Last month, I posted about a giant hydraulic cross that goes up several times a year atop Dewey Hill in Grand Haven, Michigan:
You can read the history of that cross here but the question is whether this constitutes government promotion of religion.
Earlier this month, atheist activists Mitch Kahle and Holly Huber,began challenging the Hydraulic Cross. With residents Brian and Kathy Plescher and attorneys from Americans United for Separation of Church and State, they requested that the Cross be used to promote their own views… including, for example, decorating it to celebrate LGBT pride, the winter solstice, reproductive rights, and atheism.
Hilarious. And a perfect response to anyone who claimed the Cross wasn’t really about promoting religion. (No word yet on the city’s response to that letter.)
On Saturday, there was a rally in defense of keeping the Cross Christian — which I thought was exactly the connection city officials were trying to avoid — and the people who attended showed that they don’t understand the law at all:
“We are the majority. We are here to stay. So is the cross,” said Rick Phillips, a local realtor and Vietnam veteran.

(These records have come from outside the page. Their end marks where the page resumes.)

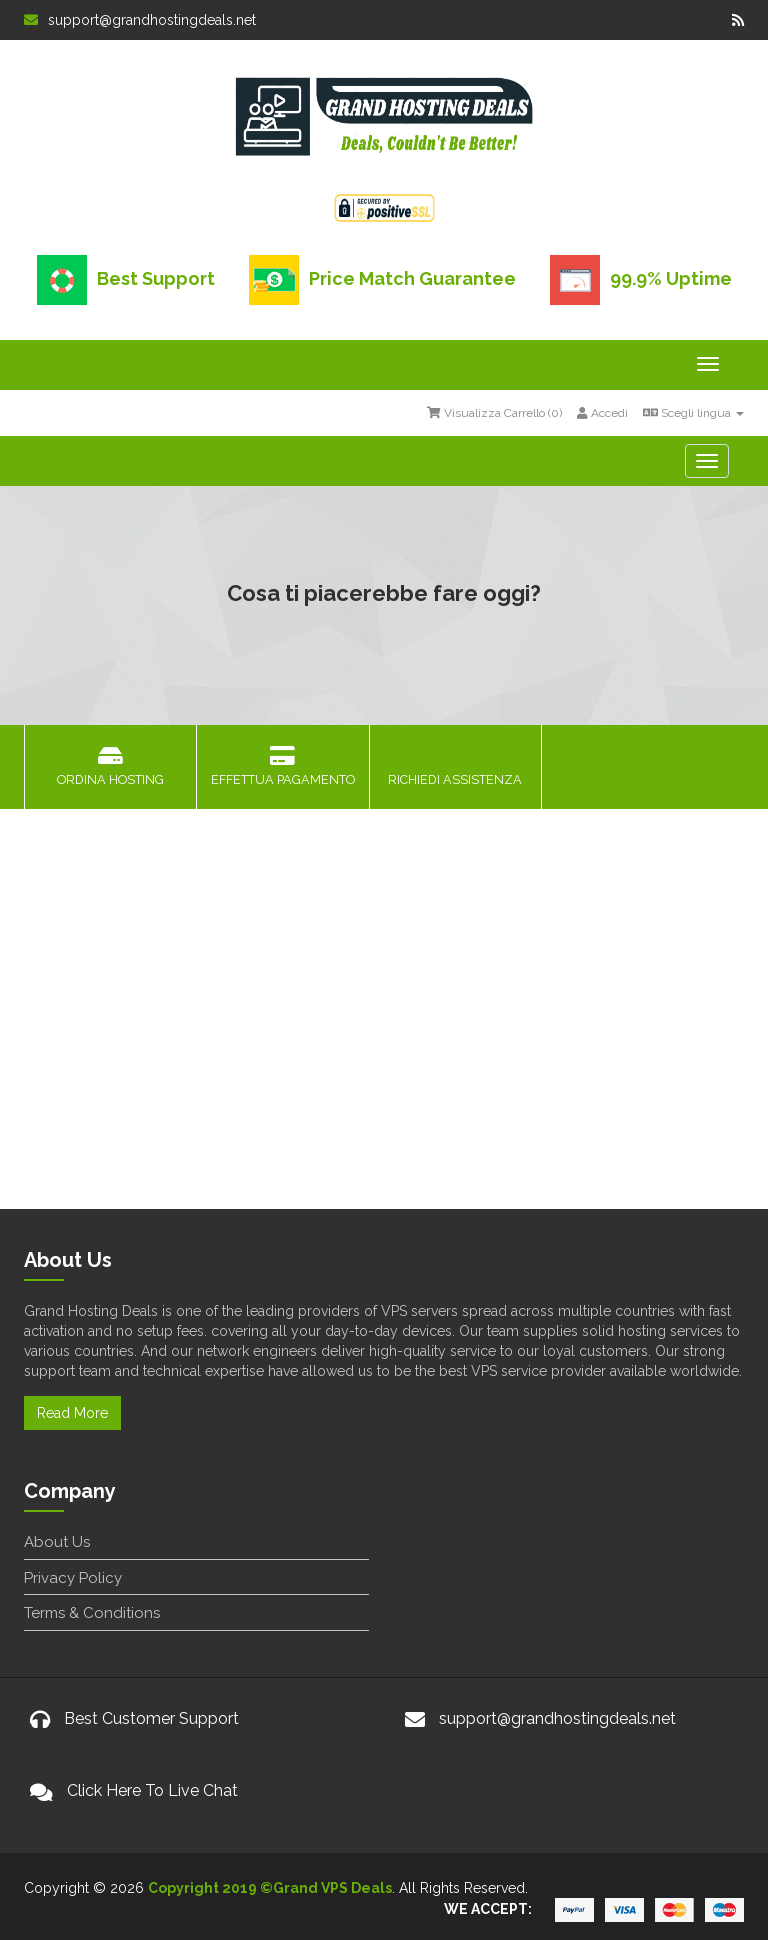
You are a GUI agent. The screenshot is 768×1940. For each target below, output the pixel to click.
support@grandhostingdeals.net (140, 20)
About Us (57, 1542)
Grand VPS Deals (332, 1888)
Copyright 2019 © (210, 1888)
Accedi (602, 413)
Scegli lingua (693, 413)
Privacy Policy (73, 1578)
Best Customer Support (151, 1718)
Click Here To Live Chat (152, 1790)
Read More (72, 1413)
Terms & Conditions (92, 1613)
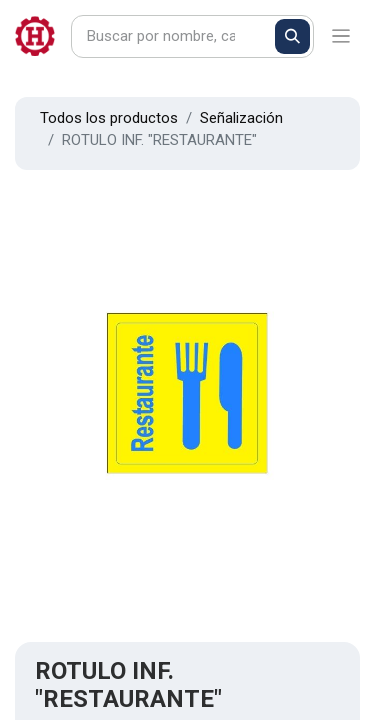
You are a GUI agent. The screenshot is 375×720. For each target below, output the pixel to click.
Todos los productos (109, 118)
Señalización (241, 118)
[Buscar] (292, 36)
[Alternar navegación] (341, 36)
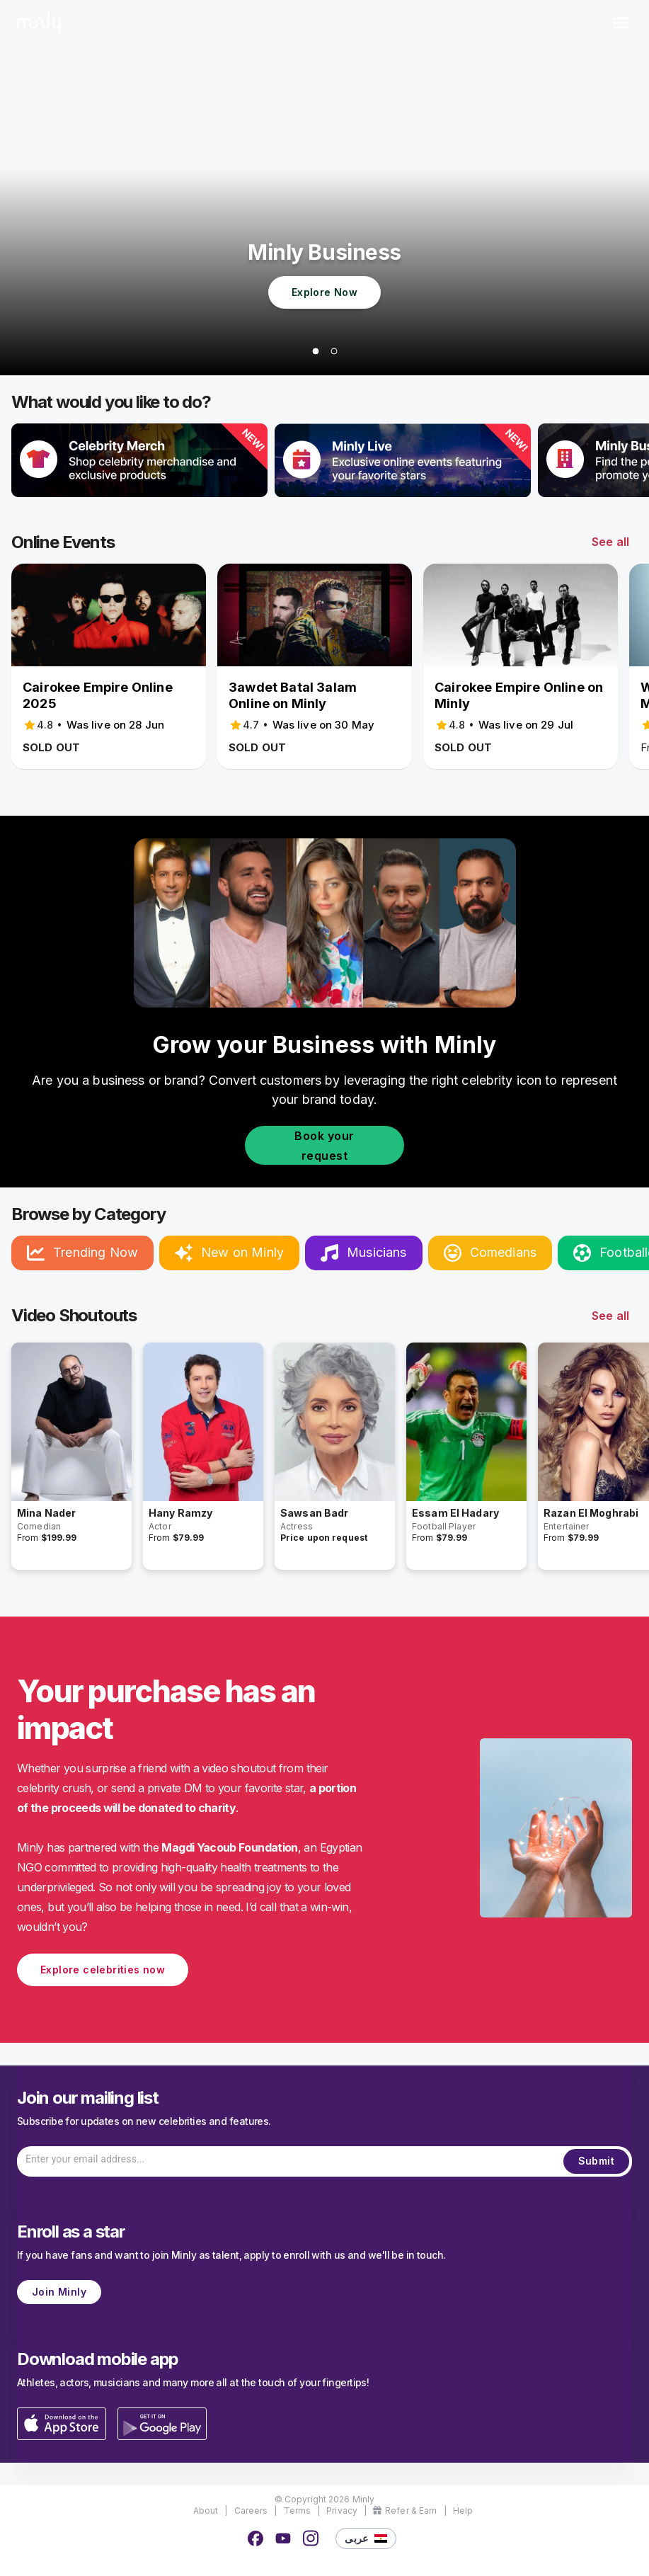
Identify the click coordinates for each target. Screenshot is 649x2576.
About (206, 2510)
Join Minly (59, 2292)
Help (463, 2510)
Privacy (341, 2510)
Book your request (324, 1145)
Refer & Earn (405, 2510)
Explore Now (324, 293)
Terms (297, 2510)
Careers (251, 2510)
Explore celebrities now (103, 1970)
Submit (596, 2161)
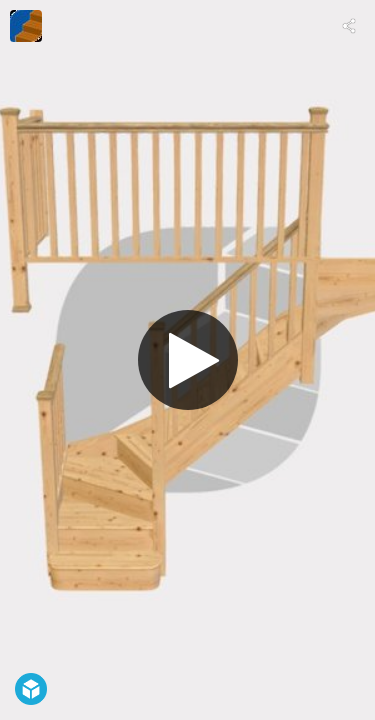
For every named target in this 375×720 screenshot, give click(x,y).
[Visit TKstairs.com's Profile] (26, 26)
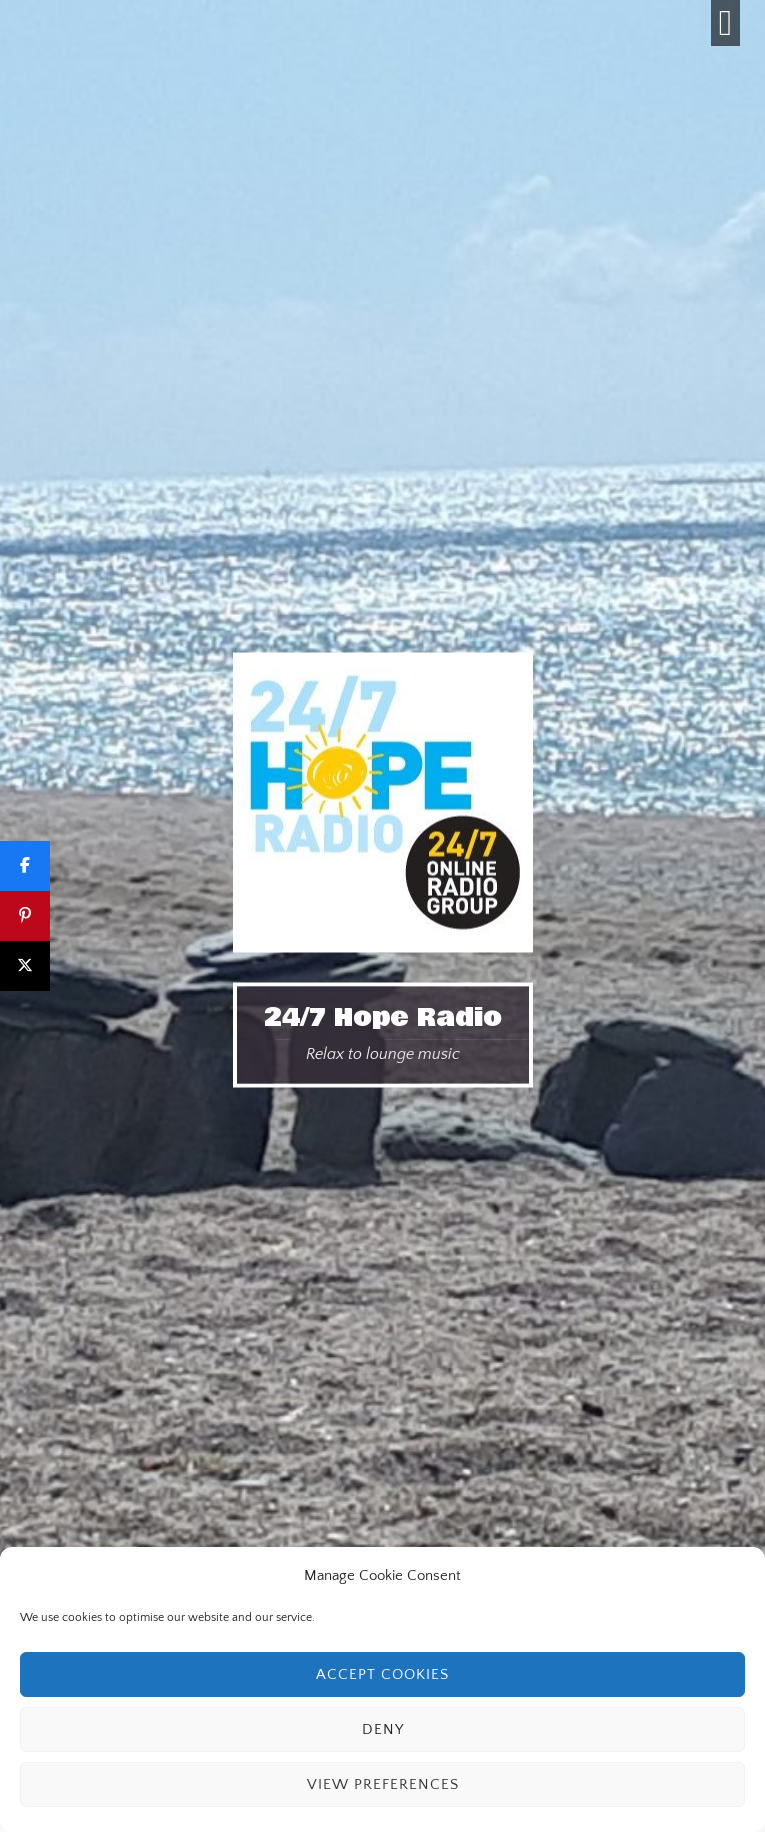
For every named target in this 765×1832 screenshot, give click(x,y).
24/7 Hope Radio (383, 1018)
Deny (383, 1729)
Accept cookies (382, 1674)
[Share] (25, 866)
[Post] (25, 966)
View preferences (383, 1784)
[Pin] (25, 916)
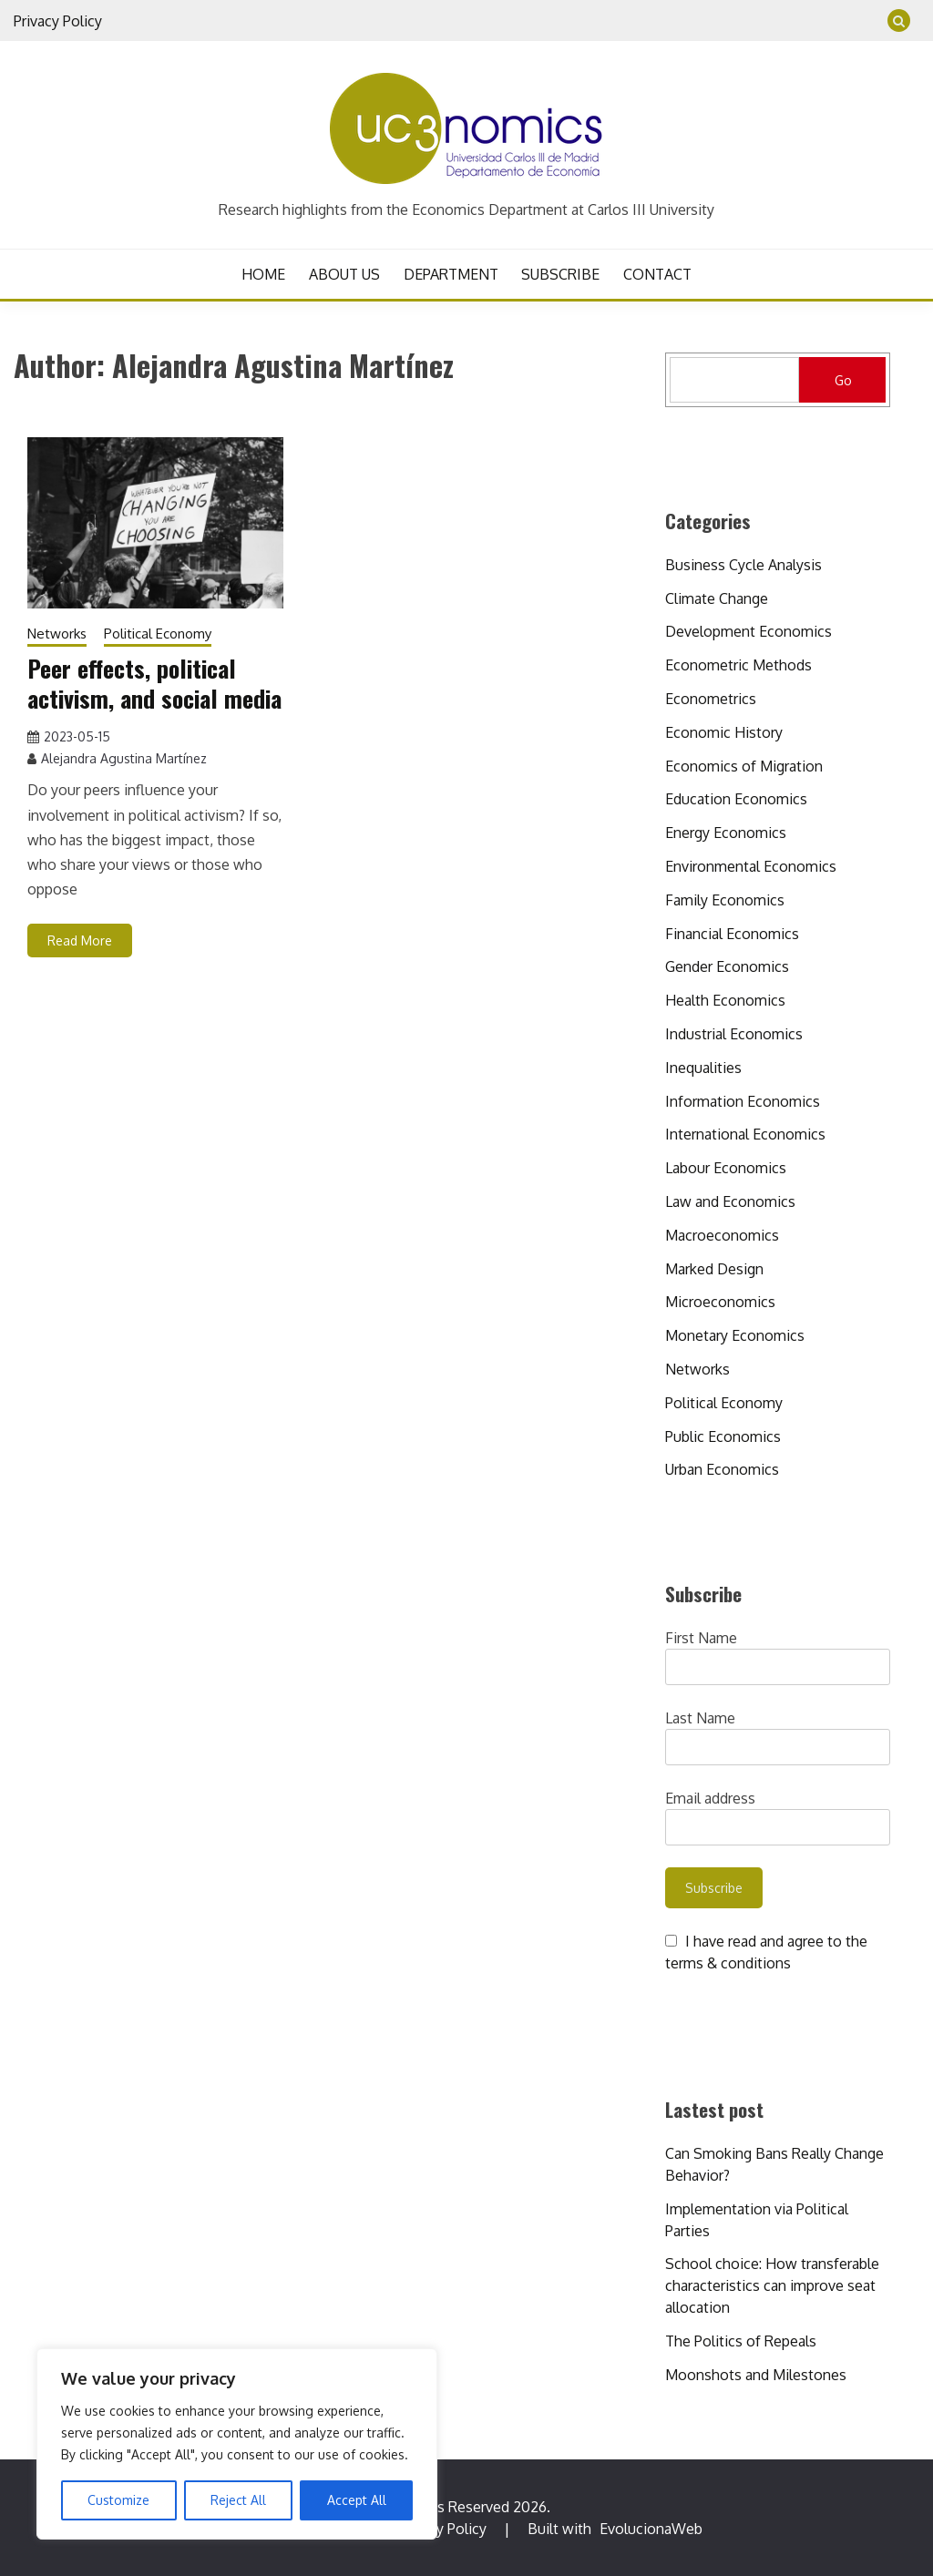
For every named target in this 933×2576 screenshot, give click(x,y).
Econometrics (710, 699)
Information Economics (742, 1101)
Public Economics (723, 1436)
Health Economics (725, 1000)
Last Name (700, 1718)
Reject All (238, 2500)
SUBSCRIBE (560, 274)
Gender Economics (727, 966)
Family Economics (724, 900)
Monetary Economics (735, 1335)
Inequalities (703, 1067)
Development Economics (748, 631)
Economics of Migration (744, 766)
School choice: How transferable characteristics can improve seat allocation (772, 2285)
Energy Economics (725, 832)
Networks (57, 633)
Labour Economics (725, 1168)
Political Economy (157, 633)
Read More (79, 940)
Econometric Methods (738, 665)
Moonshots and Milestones (755, 2375)
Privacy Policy (58, 21)
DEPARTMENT (451, 274)
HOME (263, 274)
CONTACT (657, 274)
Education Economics (736, 799)
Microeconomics (720, 1302)
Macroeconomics (722, 1235)
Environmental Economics (750, 866)
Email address (710, 1798)
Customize (118, 2500)
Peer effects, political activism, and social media (154, 683)
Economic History (724, 732)
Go (843, 380)
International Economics (745, 1134)
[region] (236, 2444)
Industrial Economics (734, 1034)
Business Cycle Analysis (743, 565)
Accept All (356, 2500)
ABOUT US (344, 274)
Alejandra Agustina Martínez (124, 758)
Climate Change (716, 598)
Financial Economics (732, 934)
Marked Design (714, 1269)
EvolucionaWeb (651, 2529)
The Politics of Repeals (740, 2341)
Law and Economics (730, 1201)
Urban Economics (722, 1469)
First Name (701, 1638)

A veteran who doesn’t give a damn about the rights of religious minorities. Makes you feel all warm and fuzzy inside, doesn’t it…?
Rally organizers asked for the Hydraulic Cross to be raised for their event, but city officials, to their credit, said no.
Here’s a real picture from the event, by the way:
That would be (fake) machine guns protecting the Christian symbol… not creepy at all.
Before you get the idea that all Christians feel this way, Rev. Jared Cramer, a local pastor, wrote an essay for the local newspaper urging other Christians to let this issue go:
After all, the most important message I, as a Christian, want anyone who disagrees with the cross to get is this: God loves you. I love you. And if your background, if your journey, makes this symbol difficult to see on public land, then I absolutely support taking it down. Because what matters to me is that non-Christians see followers of Christ as people of grace and mercy, people who value relationships over symbols on public land.
True, it may hurt to see a symbol of our faith removed from public land. But fundamental to the Christian ethic is not that we display the cross on public land for all to see. Instead, Christian discipleship is, at its core, a willingness daily to take up the cross in our own lives, to be willing to die to self, believing that the “other” has deep value to God.
That’s what I’d like to see, I think. Let’s take the cross on public land down and let’s encourage believers instead to take up the cross in their own lives, to be people of love and generosity, who value others more than their selves.
I don’t think Cramer understands: If everyone can’t see public displays of Christianity, the Culture Wars will be over and Baby Jesus will cry!